Ini Evaluasi KLHK soal Banjir Jakarta dan Longsor di Puncak
jpnn.com, JAKARTA - Kementerian Lingkungan Hidup dan Kehutanan (KLHK) melalui Direktorat Jenderal Pengendalian Daerah Aliran Sungai dan Hutan Lindung (PDASHL), melakukan evaluasi cepat terkait bencana banjir di Jakarta dan longsor di kawasan Puncak, Jawa Barat yang terjadi pada Senin (5/2) kemarin.
Di ibu kota, banjir melanda, yang disebabkan oleh curah hujan lokal yang ekstrem. Hampir di waktu bersamaan, terjadi longsor pada lima titik berbeda di daerah Puncak.
Hasil evaluasi dua bencana ini dipaparkan oleh Direktur Jenderal PDASHL KLHK, Hilman Nugroho dalam media briefing di Gedung Manggala Wanabakti, Jakarta, Rabu (7/2).
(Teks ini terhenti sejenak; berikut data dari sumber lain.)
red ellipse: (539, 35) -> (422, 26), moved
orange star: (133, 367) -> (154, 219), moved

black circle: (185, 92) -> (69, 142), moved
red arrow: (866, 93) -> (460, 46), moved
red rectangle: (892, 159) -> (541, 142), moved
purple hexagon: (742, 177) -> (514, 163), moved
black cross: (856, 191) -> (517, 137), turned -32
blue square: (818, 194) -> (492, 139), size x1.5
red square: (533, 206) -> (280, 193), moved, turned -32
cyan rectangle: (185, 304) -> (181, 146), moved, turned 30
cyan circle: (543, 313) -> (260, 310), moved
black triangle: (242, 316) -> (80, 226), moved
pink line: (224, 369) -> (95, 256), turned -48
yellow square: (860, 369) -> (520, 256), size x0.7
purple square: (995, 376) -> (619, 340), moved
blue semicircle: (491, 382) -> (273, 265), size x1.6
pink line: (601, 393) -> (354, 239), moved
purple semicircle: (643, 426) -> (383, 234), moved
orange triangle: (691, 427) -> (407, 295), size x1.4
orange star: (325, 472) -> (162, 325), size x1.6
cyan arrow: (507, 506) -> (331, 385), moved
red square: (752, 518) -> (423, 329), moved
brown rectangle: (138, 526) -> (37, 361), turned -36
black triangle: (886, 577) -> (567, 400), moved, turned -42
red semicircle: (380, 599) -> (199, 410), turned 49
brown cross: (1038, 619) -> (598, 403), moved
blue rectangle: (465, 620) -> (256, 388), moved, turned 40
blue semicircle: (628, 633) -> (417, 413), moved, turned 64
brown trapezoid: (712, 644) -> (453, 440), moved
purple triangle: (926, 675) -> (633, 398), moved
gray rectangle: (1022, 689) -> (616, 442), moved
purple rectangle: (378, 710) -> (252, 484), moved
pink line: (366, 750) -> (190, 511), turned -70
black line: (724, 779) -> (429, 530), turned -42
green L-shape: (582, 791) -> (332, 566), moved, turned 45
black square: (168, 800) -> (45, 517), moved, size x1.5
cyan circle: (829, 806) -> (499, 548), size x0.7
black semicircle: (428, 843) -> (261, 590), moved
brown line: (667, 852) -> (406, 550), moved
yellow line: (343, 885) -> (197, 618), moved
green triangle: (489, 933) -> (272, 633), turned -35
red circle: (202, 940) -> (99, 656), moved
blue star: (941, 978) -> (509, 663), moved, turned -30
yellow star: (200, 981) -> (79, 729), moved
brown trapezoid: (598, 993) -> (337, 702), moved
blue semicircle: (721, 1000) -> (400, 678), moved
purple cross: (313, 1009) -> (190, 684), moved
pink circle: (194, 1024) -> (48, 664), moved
Mendampingi Hilman Nugroho, Direktur Perencanaan, Evaluasi dan Perencanaan Daerah Aliran Sungai (PEPDAS), Yuliarto Joko Putranto, Direktur Pengendalian Kerusakan Perairan Darat, Hermono Sigit, dan Sekretaris Direktorat Jenderal PDASHL, Murdiyono.
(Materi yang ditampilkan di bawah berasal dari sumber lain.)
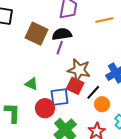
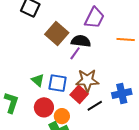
brown star: (79, 70) -> (87, 80), turned -30
blue square: (60, 97) -> (58, 83), moved
orange circle: (102, 104) -> (62, 116), moved

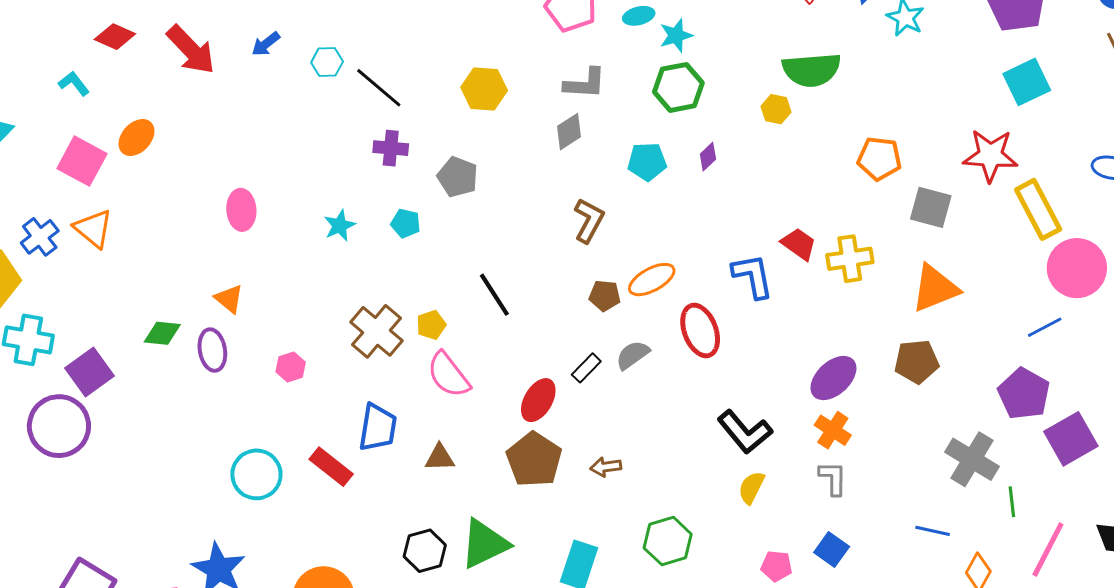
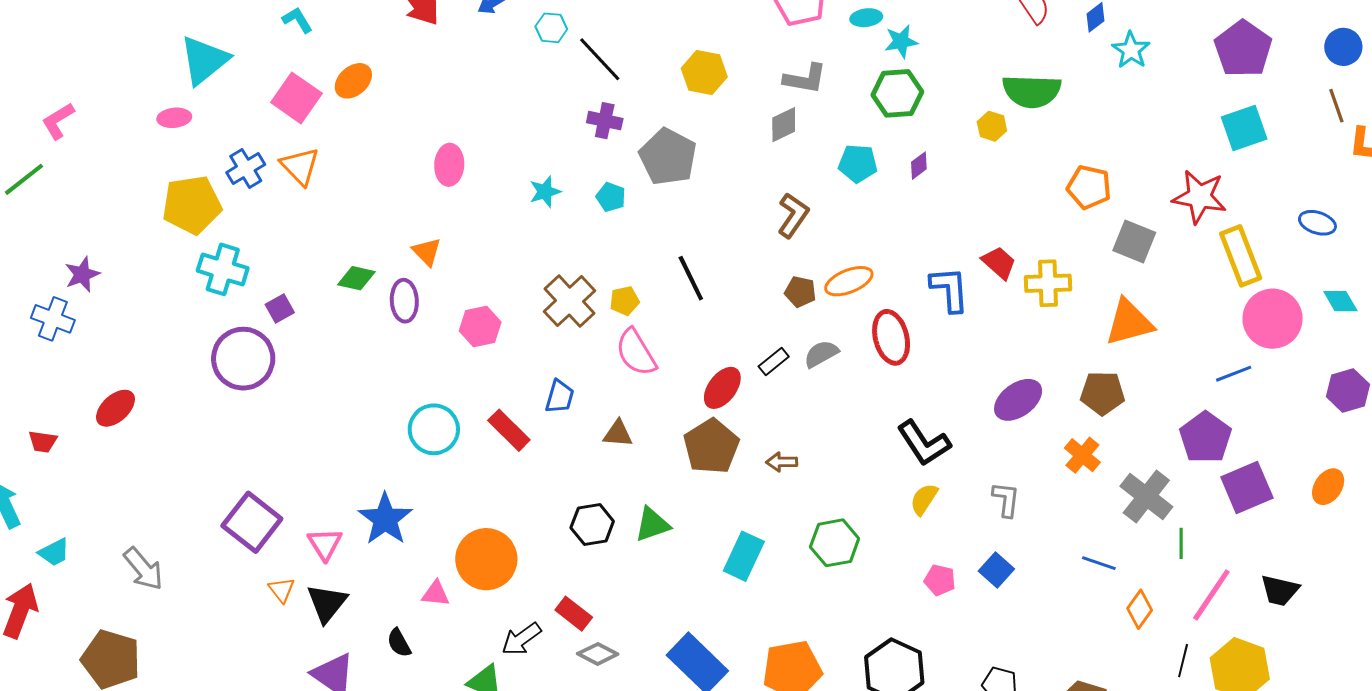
gray pentagon: (458, 177) -> (668, 157), size x1.4
pink hexagon: (291, 367) -> (480, 327), size x1.4
purple square: (90, 372) -> (280, 308), size x0.6
blue trapezoid: (378, 428) -> (560, 397), size x0.7
orange cross: (833, 430) -> (1082, 455), moved
green triangle: (484, 544) -> (652, 525), size x0.7

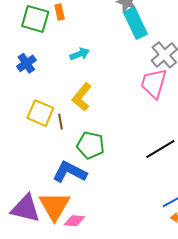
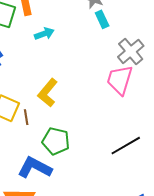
cyan rectangle: (135, 23) -> (102, 19), size x0.6
cyan arrow: (80, 54) -> (44, 34), moved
Di awal, Hilman menjelaskan terkait longsor yang terjadi pada beberapa titik di Puncak, Jawa Barat. Longsor terjadi di daerah Widuri, Gunung Mas, Riung Gunung, Grand Hill dan sekitar masjid Atta’awun. Semua titik longsor tersebut berada di kawasan Daerah Aliran Sungai (DAS) Ciliwung Hulu.
Ada enam tipe longsor, translasi, rotasi, pergerakan blok, reruntuhan batuan, rayapan tanah dan aliran bahan rombakan. Longsor di kawasan ini bertipe translasi, yaitu masa tanah yang bergerak turun sesuai bidang gelinciran yang rata. “Tipe longsorannya adalah translasi, tidak ada rayapan, pergerakan blok, rotasi dan lain sebagainya,” kata Hilman.
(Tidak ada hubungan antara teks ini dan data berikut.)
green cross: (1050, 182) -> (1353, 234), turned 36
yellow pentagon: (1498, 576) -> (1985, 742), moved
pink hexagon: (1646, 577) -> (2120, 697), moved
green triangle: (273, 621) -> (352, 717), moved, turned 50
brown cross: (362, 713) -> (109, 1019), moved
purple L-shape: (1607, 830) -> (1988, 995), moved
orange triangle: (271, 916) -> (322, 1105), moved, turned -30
Hilman menerangkan bahwa faktor utama penyebab terjadinya longsor ini adalah tingginya curah hujan antara 148-151 mm/hari yang berlangsung selama 2-3 hari di kawasan tersebut. Faktor lainnya dalah perencanaan tata ruang yang belum optimal, kegagalan struktur dinding tanah dan keterlanjuran aktivitas manusia di atasnya.